··· Available data
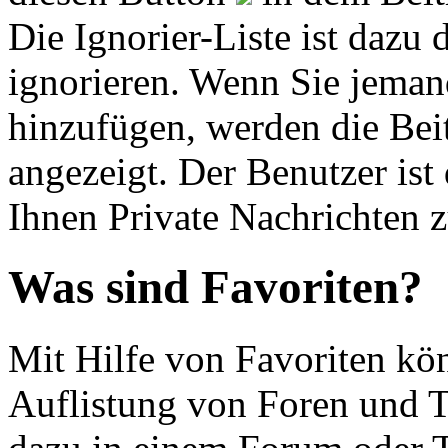
Die Ignorier-Liste ist dazu
ignorieren. Wenn Sie jemand
hinzufügen, werden die Beit
angezeigt. Der Benutzer ist
Ihnen Private Nachrichten z
Was sind Favoriten?
Mit Hilfe von Favoriten kön
Auflistung von Foren und T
······
◆ **Problem to work on**:
In the listing above, find the line that contains "ignorieren. Wenn Sie jemand". Write it out exactly, along with each line after it up to and including the last.

◆ **Your solution**:
ignorieren. Wenn Sie jemand
hinzufügen, werden die Beit
angezeigt. Der Benutzer ist
Ihnen Private Nachrichten z
Was sind Favoriten?
Mit Hilfe von Favoriten kön
Auflistung von Foren und T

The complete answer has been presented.